Exercise prompt
Could the data below be printed out exactly, with the pictures left out?

Given material
++++++++++++++++++++
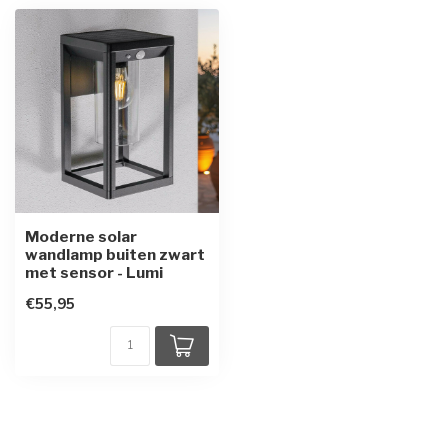
Moderne solar
wandlamp buiten zwart
met sensor - Lumi
€55,95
++++++++++++++++++++
Finished task
Moderne solar
wandlamp buiten zwart
met sensor - Lumi
€55,95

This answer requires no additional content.